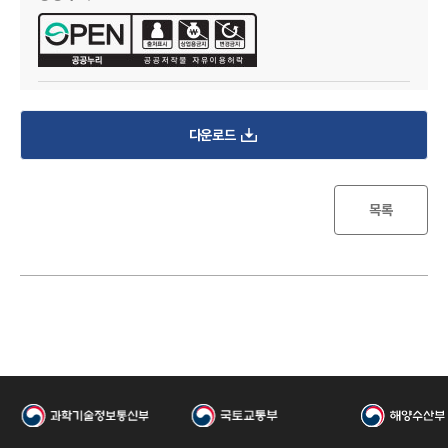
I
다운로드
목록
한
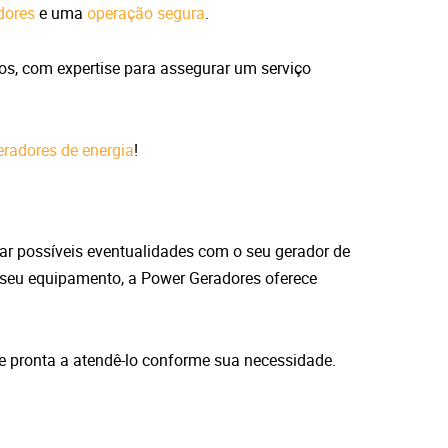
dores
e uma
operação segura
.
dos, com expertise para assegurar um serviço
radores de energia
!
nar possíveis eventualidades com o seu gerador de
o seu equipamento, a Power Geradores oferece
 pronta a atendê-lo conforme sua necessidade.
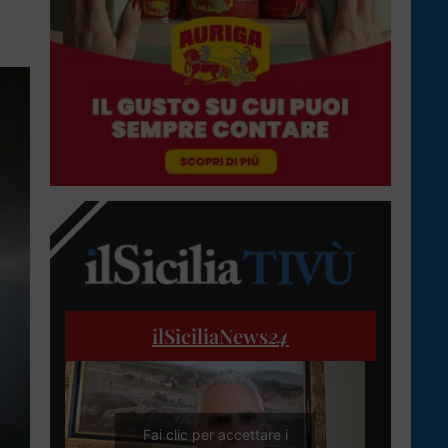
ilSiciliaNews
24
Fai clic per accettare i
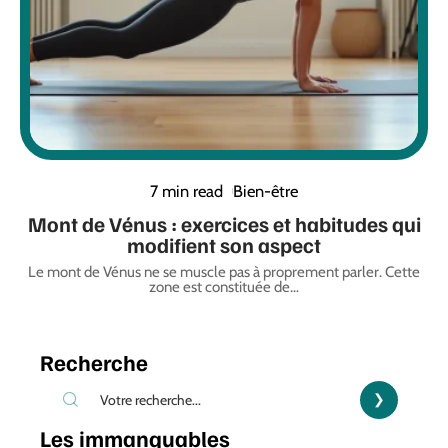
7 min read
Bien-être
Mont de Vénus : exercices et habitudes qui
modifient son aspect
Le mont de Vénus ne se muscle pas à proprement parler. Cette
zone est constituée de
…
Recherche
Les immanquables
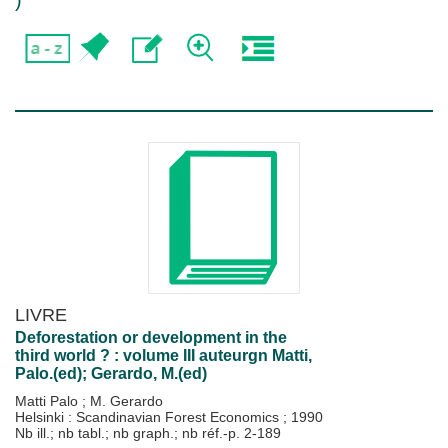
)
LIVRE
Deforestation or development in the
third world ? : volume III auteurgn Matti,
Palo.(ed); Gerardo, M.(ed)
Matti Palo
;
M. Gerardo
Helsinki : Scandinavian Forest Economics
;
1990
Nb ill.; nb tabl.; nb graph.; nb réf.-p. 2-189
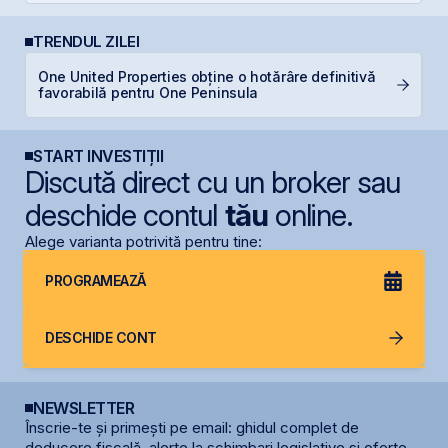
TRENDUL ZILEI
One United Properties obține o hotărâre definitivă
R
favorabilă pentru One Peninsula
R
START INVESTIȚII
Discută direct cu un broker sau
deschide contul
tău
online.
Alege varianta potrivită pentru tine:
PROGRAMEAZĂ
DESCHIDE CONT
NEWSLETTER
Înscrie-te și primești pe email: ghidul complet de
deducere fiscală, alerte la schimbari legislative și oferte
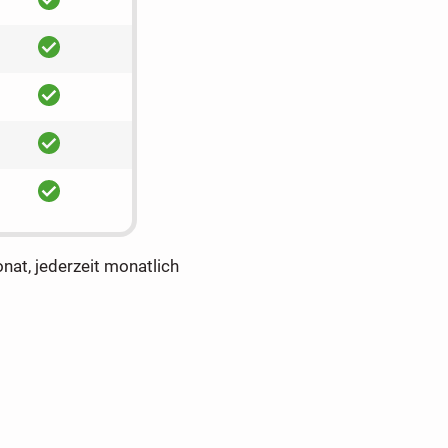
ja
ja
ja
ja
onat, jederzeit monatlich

+++

### Exercise description:
Your reply should hold every line from the data that contains "pentru", copied in full.

### Result:
favorabilă pentru One Peninsula
Alege varianta potrivită pentru tine:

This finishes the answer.